Sünnet Olan Meshin Keyfiyeti

Sünnet olan mesh şu şekilde yapılır: Mesh yapan kişi, sağ elinin oar inaklarını sağ mestinin burun tarafına
koymalı, bunun yanında sol elinin parmaklarını da sol mestinin burun tarafına koyup her iki elinin parmaklarını
mestlerin burun kısmından yukarıya geri çekmeli, geri çekerkende parmaklarını azıcık ayrık tutarak mest üzerine
sudan çizgiler bırakmalıdır.

Malikiler dediler ki: Meshte keyfiyet sünnet olmayıp mendubtur. Mesh yapacak kişi, sağ elini sağ ayağının
parmaklarının uç kısmına; sol elini de sağ ayağının parmaklarının alt kısmına koyar. Böylece iki eliyle sağ
ayağındaki mesti meshedip mafsal yumru kemiklerine kadar ellerini sürer. Sol ayağındaki meste de bunun aksini
uygular. Yani, sol elini sol ayağının parmak uçlarının üst kısmına, sağ elini de sol ayağının parmak uçlarının alt
kısmına koyup iki elini geriye doğru mesh şeklinde çekerek mafsal yumru kemiklerine kadar sürer. Meshini de
böylece tamamlamış olur.

Şafiiler dediler ki: Sünnet olan meshin keyfiyeti şöyle olur: Mesh yapacak kişi, sol elinin parmak uçlarını
birbirinden ayrık vaziyette topuğunun altına koyar. Sağ elinin parmak uçlarını da yine ayrık vaziyette ayak parmaklarının üst kısmına koyar. Sonra da sağ elini bacak kısmına kadar geriye çeker. Sol elini de alt taraftan
parmakların ucuna kadar sürerek mesheder. Meshin de ıslak çizgiler hâlinde görülmesi gerekir.

Meshin Müddeti

Mukîm olanın mesh müddeti bir gün bir gecedir.

Hanbelî ve Şâfiîler: Seferi, namazı kısaltacak kadar mubah bir sefer olarak kayıtlamışlardır. Sözgelimi bir kişi
doksan km. den daha kısa mesafeli bir sefere çıkacak olursa veya çıktığı sefer mubah değil de ma’siyetle ilgili bir
sefer olursa bu kişinin mesh müddeti, mukîm kimsenin mesh müddeti kadar olur. Yani ancak bir gün bir gece
müddetle meshedebilir. Ayrıca Şâfiîler ikinci bir kayıt koyarak, bu seferin de niyetle yapılmış bir sefer olması
şartını ileri sürmüşlerdir. Buna göre, niyet etmeden yola çıkan kimse seferi sayılmaz..

Bu durumdaki kişi, tıpkı
mukîm gibi ancak bir gün bir gece müddetle meshedebilir.
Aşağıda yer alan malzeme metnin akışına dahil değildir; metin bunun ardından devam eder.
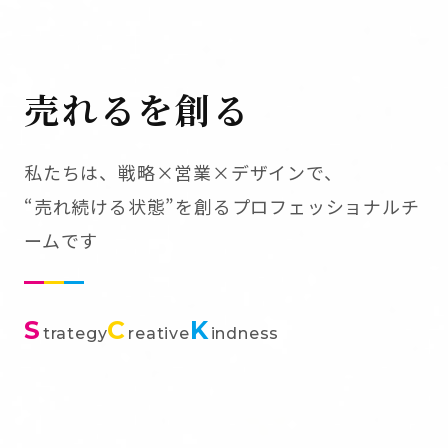
売れるを創る
私たちは、戦略×営業×デザインで、
“売れ続ける状態”を創るプロフェッショナルチ
ームです
S
C
K
trategy
reative
indness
Misafirin meshi ise üç gün, üç gece müddetle geçerli olur. Misafirin çıktığı yolculuk, ister namazı kısaltan mubah
bir sefer olsun, ister olmasın, mest üzerine mesheden kişi, ister özür sahibi olsun ister olmasın hüküm bakımından
bir değişikliğe gerek kalmaz.

Malikiler dediler ki: Mestler üzerine meshetmek, bir müddete bağlı olmayıp mestlerin sadece guslü gerekli kılan
hallerde ayaklardan çıkarılmaları îcâbeder. Ancak cuma namazına gitmek isteyenlerin, gusletmek istemeseler bile
mestlerini çıkarıp ayaklarını yıkamaları mendub olur. Ama cuma günü çıkarmazlarsa, mesti ilk olarak hangi gün
giymişlerse her hafta aynı gün çıkarmaları mendub olur.
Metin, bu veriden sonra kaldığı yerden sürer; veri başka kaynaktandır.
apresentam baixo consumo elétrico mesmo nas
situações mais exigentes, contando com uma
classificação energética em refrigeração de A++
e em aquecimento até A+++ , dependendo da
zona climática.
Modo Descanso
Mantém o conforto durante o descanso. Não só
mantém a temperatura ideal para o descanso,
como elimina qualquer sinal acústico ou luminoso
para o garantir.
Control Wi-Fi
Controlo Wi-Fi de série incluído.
Hanefiler dediler ki: Bu müddet, özür sahibi olmayanlar için geçerlidir. Ama bir kişi özürlüyken abdest alır,
mestini de özrün kesilmesi anında giyerse bu kişinin hükmü, sağlam kimselerin hükmü gibi olur. Yani meshi
mezkûr müddetin sona ermesine kadar geçerli olur. Ama özrünün kesilmediği bir anda, meselâ akıntının vukû
bulduğu anda abdest alıp mestini giyecek olursa bu kişinin meshi her vaktin çıkması anında bozulur. Ve abdesti
başka bir şeyle bozulmamişsa mestlerini çıkarıp sadece ayaklarını yıkaması îcâb eder

Şafiiler dediler ki: Bu müddet özür sahibi olmayan kimseler için muteberdir. Özürlü kimseler mest giymişlerse,
mestlerini, her farz namazın vaktinde çıkarıp abdest alırken ayaklarını yıkamalıdırlar. Ama nafile namazlar için
abdest alırken mestlerinin üzerine meshetmeleri caiz olur. Ayaklarını çıkarıp yıkamaları gerekmez.
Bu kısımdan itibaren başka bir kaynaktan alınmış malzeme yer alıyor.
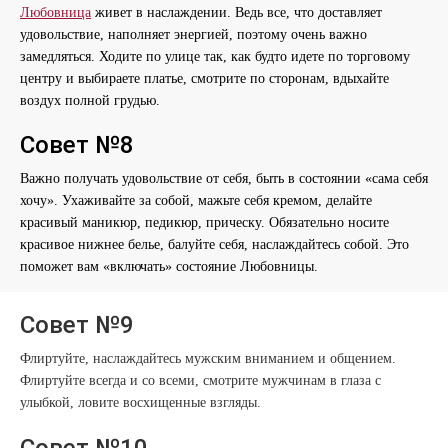
Любовница
живет в наслаждении. Ведь все, что доставляет
удовольствие, наполняет энергией, поэтому очень важно
замедляться. Ходите по улице так, как будто идете по торговому
центру и выбираете платье, смотрите по сторонам, вдыхайте
воздух полной грудью.
Совет №8
Важно получать удовольствие от себя, быть в состоянии «сама себя
хочу». Ухаживайте за собой, мажьте себя кремом, делайте
красивый маникюр, педикюр, прическу. Обязательно носите
красивое нижнее белье, балуйте себя, наслаждайтесь собой. Это
поможет вам «включать» состояние Любовницы.
Совет №9
Флиртуйте, наслаждайтесь мужским вниманием и общением.
Флиртуйте всегда и со всеми, смотрите мужчинам в глаза с
улыбкой, ловите восхищенные взгляды.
Buna delîl olarak da Şureyh bin Hanî (r.a.) nin rivayetini gösterebiliriz: Şureyh diyor ki:
“Ben, Hz. Aişe (r.a.) ye mestler üzerine meshetme hususunda soru sordum. Bana,
“Ali’ye sor. Çünkü o, Peygamberle beraber sefere çıkardı” dedi. Ben de bunun üzerine gidip Hz. Ali’ye sordum.
Hz. Ali bana şu cevabı verdi. Rasûlullah (s.a.s.), meshin müddetini misafir için üç gün üç gece- mukîm içinse bir
gün bir gece kıldı.” 107
Meshin müddeti, mestlerin ayaklara giyilmesini müteakip bir hades hâlinin vukuundan sonra başla.

Şâfiîler: Hades hususunda tafsilâta girmişlerdir. Şöyle ki: Eğer hades hâli, bir kimseye dokunma, penisi elleme
veya uyuma gibi kendi isteğiyle meydana gelmişse mesh müddetinin başlangıcını, hades halinin vukûunun evveli
olarak kabul etmişlerdir. Fakat hades hâli elde olmayarak vuku bulmuşsa; meselâ oturak (mak’ad)tan veya tenasül
organından bir necaset çıkmışsa, bu durumda mesh süresinin başlangıcı, hades vukûunun sonundan itibaren
başlar.

Sözgelimi adamın biri öğle vakti abdest alıp mestini giyer, bu abdesti yatsıya kadar devam eder ve yatsıda
bozulursa meshin müddeti öğle vaktinden değil de yatsı vaktinden itibaren başlamış olur.

Meshin Mekruhları

Mestler üzerine yapılan meshle ilgili bazı mekruhlar vardır ki, bunları şöylece sıralayabiliriz: a. Meshi
birden fazla yapmak.
b. Meshetme yerine mestleri yıkamak. Mestleri yıkayan kimsenin, bu durumda hades hâlini ortadan kaldırmaya
niyet etmesi mekruh olur. Ama sırf temizlemek veya üzerinde bulunan bir necaseti gidermek kasdıyla yıkaması
mekruh değildir. Ancak bu mesh yerine geçmez. Bu yıkayıştan sonra yine mestin üzerine meshetmek vâcib olur.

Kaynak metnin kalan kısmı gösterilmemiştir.